I know that some people don’t like list posts. I’ve read all the snobs talking about how they’re not really writing and don’t benefit readers. I totally disagree! I love reading list posts, and I love writing them too. And, guess what? Your readers like lists too. This post provides eight tips for writing list posts readers will love.
Why Blog Readers Love Lists
Year after year listicles are one of the most popular types of blog content. They’re typically thought to be second only to how-to posts.
Blog readers love lists because they’re:
- Scannable. Lists allow readers to identify key points quickly and decide if they want to read further. Almost 75% of blog readers say they skim content.
- Short. List posts are easy to read because they are organized in bite-sized pieces. We like to read short pieces on our phones, at least 75% of us do. Engagement on any blog post declines after a person reads for seven minutes. Think about it. Most of the time we read while we’re watching TV or have short spurts of time.

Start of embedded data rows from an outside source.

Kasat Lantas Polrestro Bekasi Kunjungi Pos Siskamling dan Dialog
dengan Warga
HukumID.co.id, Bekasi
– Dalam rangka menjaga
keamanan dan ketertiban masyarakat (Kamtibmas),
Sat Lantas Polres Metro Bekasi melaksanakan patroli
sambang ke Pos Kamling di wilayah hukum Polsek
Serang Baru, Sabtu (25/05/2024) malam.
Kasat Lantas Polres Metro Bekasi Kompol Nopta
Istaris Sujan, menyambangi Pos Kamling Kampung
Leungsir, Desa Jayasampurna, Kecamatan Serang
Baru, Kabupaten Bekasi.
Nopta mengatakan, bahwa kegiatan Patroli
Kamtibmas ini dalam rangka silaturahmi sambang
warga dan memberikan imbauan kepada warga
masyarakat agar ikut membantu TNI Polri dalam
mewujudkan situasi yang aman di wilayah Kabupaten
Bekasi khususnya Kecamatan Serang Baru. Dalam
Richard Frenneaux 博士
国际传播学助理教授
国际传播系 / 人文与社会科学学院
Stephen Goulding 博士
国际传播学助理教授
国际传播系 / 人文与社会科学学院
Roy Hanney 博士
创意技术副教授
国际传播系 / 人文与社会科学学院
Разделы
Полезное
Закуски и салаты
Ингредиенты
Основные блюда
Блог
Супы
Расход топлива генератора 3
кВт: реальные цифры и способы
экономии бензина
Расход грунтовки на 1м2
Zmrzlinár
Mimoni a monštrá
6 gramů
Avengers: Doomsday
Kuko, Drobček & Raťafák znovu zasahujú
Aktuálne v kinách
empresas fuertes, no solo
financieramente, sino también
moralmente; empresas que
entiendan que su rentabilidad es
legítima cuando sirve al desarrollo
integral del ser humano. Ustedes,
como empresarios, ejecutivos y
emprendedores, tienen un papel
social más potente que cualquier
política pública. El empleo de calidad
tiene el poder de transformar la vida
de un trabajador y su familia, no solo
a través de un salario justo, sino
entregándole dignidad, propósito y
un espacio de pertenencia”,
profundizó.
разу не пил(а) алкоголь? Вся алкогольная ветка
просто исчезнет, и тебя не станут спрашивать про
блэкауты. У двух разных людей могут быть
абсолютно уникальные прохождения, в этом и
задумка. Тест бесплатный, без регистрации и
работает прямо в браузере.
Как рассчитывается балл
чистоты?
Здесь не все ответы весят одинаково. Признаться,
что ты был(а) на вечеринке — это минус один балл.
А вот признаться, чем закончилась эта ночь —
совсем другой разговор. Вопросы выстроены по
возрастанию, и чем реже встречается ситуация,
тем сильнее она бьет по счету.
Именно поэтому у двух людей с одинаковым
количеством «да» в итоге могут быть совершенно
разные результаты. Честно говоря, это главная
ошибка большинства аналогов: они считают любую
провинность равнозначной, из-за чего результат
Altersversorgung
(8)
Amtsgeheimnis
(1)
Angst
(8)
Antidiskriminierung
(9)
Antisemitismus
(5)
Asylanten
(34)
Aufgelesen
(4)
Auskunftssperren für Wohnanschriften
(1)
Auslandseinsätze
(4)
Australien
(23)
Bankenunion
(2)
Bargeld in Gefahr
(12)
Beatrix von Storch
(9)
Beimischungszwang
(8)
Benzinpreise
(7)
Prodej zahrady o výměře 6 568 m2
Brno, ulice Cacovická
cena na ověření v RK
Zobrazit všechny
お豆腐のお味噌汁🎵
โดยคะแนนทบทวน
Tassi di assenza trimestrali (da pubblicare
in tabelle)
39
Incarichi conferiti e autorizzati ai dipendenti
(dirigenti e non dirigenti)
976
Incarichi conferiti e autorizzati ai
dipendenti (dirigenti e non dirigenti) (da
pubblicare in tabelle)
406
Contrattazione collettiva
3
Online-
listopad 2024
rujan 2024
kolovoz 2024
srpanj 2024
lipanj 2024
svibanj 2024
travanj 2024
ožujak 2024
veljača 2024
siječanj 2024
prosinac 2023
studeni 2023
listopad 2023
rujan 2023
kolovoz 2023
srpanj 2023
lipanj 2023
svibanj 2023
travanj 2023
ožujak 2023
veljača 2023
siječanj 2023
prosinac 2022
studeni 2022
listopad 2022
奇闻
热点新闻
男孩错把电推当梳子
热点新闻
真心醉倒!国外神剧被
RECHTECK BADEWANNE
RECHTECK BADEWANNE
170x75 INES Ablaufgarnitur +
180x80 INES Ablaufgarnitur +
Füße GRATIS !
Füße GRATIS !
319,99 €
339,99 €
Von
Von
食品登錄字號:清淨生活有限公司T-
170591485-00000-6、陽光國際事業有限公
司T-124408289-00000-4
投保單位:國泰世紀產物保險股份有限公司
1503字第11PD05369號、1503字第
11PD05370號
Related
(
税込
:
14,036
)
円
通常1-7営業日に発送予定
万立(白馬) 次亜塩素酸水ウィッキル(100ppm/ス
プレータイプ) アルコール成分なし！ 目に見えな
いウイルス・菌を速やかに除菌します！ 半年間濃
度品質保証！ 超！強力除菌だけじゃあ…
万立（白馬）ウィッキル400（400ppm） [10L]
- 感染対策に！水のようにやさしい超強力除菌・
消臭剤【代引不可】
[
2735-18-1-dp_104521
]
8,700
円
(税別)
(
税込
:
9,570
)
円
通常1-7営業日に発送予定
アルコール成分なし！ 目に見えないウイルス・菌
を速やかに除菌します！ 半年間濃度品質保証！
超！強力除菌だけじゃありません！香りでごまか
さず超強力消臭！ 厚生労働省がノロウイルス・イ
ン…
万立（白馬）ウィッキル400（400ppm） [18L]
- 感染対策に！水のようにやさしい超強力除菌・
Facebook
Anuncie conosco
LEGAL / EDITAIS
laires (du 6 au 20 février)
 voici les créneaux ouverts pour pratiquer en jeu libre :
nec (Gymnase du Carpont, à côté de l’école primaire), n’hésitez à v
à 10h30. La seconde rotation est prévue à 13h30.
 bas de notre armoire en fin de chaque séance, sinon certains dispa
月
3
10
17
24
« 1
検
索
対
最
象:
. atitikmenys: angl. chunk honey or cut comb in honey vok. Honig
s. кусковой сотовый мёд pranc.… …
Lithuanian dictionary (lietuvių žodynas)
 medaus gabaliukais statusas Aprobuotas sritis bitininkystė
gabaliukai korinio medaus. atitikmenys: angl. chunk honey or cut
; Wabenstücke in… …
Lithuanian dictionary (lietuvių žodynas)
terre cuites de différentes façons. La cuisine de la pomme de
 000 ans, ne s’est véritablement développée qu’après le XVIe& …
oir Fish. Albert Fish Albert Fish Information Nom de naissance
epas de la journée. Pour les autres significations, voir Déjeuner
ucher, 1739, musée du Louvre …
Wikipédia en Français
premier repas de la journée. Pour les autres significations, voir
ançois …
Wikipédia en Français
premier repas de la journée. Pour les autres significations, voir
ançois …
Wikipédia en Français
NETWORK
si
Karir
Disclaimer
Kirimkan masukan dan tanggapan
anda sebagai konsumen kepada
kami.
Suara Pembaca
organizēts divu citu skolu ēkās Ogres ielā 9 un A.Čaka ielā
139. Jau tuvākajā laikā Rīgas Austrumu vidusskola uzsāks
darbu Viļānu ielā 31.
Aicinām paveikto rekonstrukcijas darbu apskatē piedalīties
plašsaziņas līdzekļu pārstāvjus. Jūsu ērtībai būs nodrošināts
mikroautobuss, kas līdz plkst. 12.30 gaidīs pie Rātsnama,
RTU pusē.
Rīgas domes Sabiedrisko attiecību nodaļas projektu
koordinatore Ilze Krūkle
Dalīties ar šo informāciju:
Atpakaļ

- Easily Understood. Lists are a good way to break complex content into more manageable pieces.
- Sharable. People want to share what they read online with others to help showcase their knowledge and inform their friends. And 30% of people prefer to read and share blog posts with numbers in the title. There is also some school of thought that odd numbers perform better than even ones, although I tend to think the list decides that for you.
I love reading list posts for all of the reasons above. I love writing them because they’re most like my teaching and, probably, my thinking. I teach by introducing a topic, then presenting key points, followed by a short explanation. List posts are formatted the same way.
8 Tips for Writing List Posts Readers Will Love
We know blog readers want to read list posts. You don’t have to write them if you hate them, but I think variety works best on blogs. Blogs should have long and short posts in various formats. True, I probably write more listicles than some other bloggers, but I explained to you above why that is. Even if you don’t love this type of content, it’s helpful to know how to write it now and then.
1. Introduce the Topic
You can’t just jump into your list. Otherwise, the reader won’t know what you’re writing about. You have to introduce the reader to your topic. The introduction doesn’t have to be long, though. A paragraph or two will do. Think of it as setting the scene for your list or helping the reader understand why they want your list in the first place.
2. Write an Enticing Title
Numbers lay the foundation for good blog titles, helping to attract readers and encourage sharing. Numbers also help readers work their way through your list. You probably aren’t serving your blog or readers well if you don’t number your lists. You don’t have to include that number in your headline, but the post will get more traction if you do. Don’t cheat yourself!
3. Be Concise
Use short sentences in short paragraphs to make the post as scannable as possible. Using bold or larger subtitles for list objects also helps make the post easier to read. You’ll want to have a few sentences for each point, but you don’t need to write a book on each point you post. If you only have a sentence or two for each point, consider using a bulleted numbered list instead of H3s.
4. Number Items
As I mentioned above, the best lists are numbered. You may decide the number of items you’ll have beforehand (Ex: I want to have a dozen items on this list.) or list your points first. I list my points first, then number them. I think this keeps my lists as comprehensive as possible. I don’t want to miss points because I’ve arbitrarily chosen a number.
5. Format Items Consistently
Keep your list items in the same structure or format. I like to hold my list items to two or three words and start them with a verb. The structure feels more active to me. And, of course, active writing is more engaging.
6. Pare Down
After I brainstorm all of my points for a list post, I review them to see if I can combine any to make my list shorter. I like to collapse my tips and keep lists as concise as possible without missing out on good information. I don’t know that there’s a perfect number for any list. I’ve seen blogs with super short lists and ones with 100+ items. I’ve even talked to bloggers who purposely leave things off of their list in hopes that readers will engage with them to fill in the blanks. The teacher in me can’t help but be as comprehensive as possible.
7. Think Sequence
Keep your lists in a logical order, introducing and building on concepts as it develops. It’s kinda like when journalists interview a source. We always start with the “slow pitch.” The easy-to-answer questions help the source feel more comfortable and confident. We want to build a rapport and let the source’s nerves settle before asking tough questions. Let your reader settle into the topic before you throw them any curveballs.
8. Seek Help
Before I begin writing a list post, I consult various sources. These include:
- Lecture notes
- Blog posts I’ve saved for inspiration
- My social network
I do this until the information begins to overlap, and I think I understand the topic comprehensively enough to write.
Wrapping It Up
After I’ve written a list, I include suggestions for additions to my list in the call to action. I can use ideas people add on social media or in the comments when I update the post later or even in another list.
List posts are helpful to read and fun to write. They’re a great way to organize and share your thoughts on any topic.
What do you think? Do you like reading list posts? What about writing them? What advice would you give to bloggers writing lists?